June 25 (Reuters) - Bond investors turned neutral on longer-dated U.S. Treasuries after the Federal Reserve signaled its readiness to lower interest rates to counter slowing global growth and weak domestic inflation, a J.P. Morgan survey on Tuesday showed.
Twenty-one percent of investors said they were long or holding more longer-dated Treasuries than their benchmarks on Monday.

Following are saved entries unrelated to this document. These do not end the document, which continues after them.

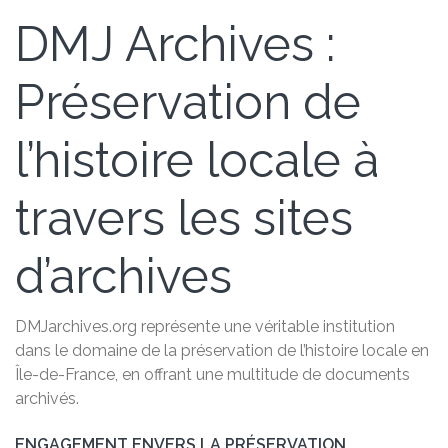
DMJ Archives :
Préservation de
l’histoire locale à
travers les sites
d’archives
DMJarchives.org représente une véritable institution
dans le domaine de la préservation de l’histoire locale en
Île-de-France, en offrant une multitude de documents
archivés.
ENGAGEMENT ENVERS LA PRÉSERVATION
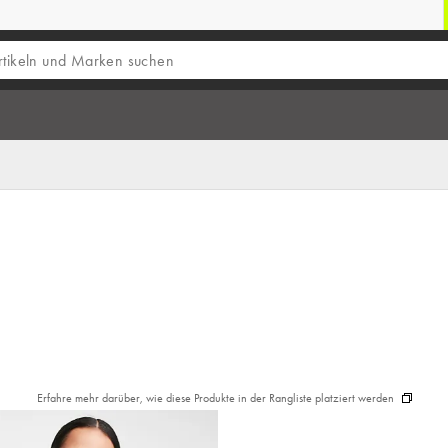
Erfahre mehr darüber, wie diese Produkte in der Rangliste platziert werden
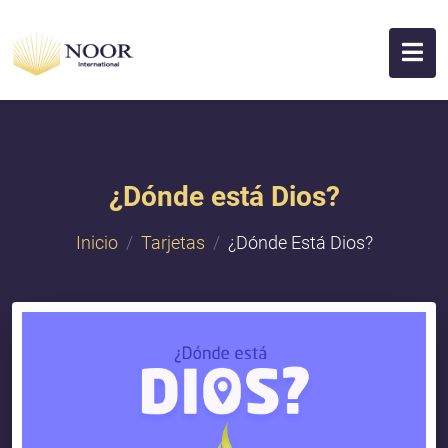
¿Dónde está Dios?
Inicio
Tarjetas
¿Dónde Está Dios?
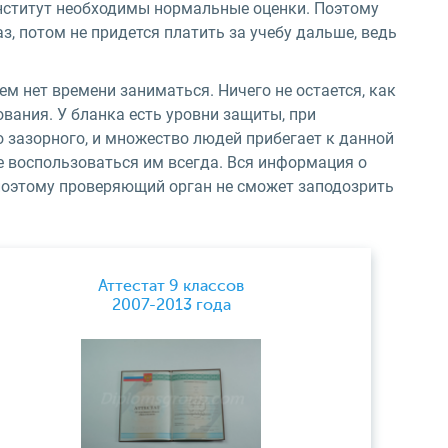
 институт необходимы нормальные оценки. Поэтому
, потом не придется платить за учебу дальше, ведь
ем нет времени заниматься. Ничего не остается, как
ования. У бланка есть уровни защиты, при
о зазорного, и множество людей прибегает к данной
те воспользоваться им всегда. Вся информация о
 поэтому проверяющий орган не сможет заподозрить
Аттестат 9 классов
2007-2013 года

This was equal to the share of investors who said they were short or holding fewer longer-dated bonds than their benchmarks.
A week ago, the share of long investors exceeded the share of short investors by 4 percentage points.
Meanwhile, the share of investors who said they were neutral or holding longer-dated U.S. government debt equal to their portfolio benchmarks rose to 58%, up from 54% the week before, the latest J.P. Morgan survey showed.
Last Wednesday, Fed policy-makers reduced their interest rate outlook for the rest of 2019 by about half a percentage point on worries about the impact of conflicts between the United States and its trading partners.
Signs of softening price growth and inflation expectations have also concerned Fed officials.
Interest rates futures suggested traders see a 100% chance the Fed would lower rates by a quarter point next month, followed by at least two more quarter-point rate cuts by the end of 2019, according to CME Group's FedWatch program.
In midday trading on Tuesday, benchmark 10-year Treasury yields were down 3 basis points at 1.987%. They touched 1.974% last Thursday, the lowest since November 2016.
Growing tensions between Washington and Tehran have added safe-haven bids for Treasuries in recent days.
Active clients, which include market makers and hedge funds, increased their neutral position to 60% from 50% the previous week, the latest J.P. Morgan survey showed.
The share of active long positions hit parity with the share of active short positions on Monday, compared with a net long position of 30% a week ago.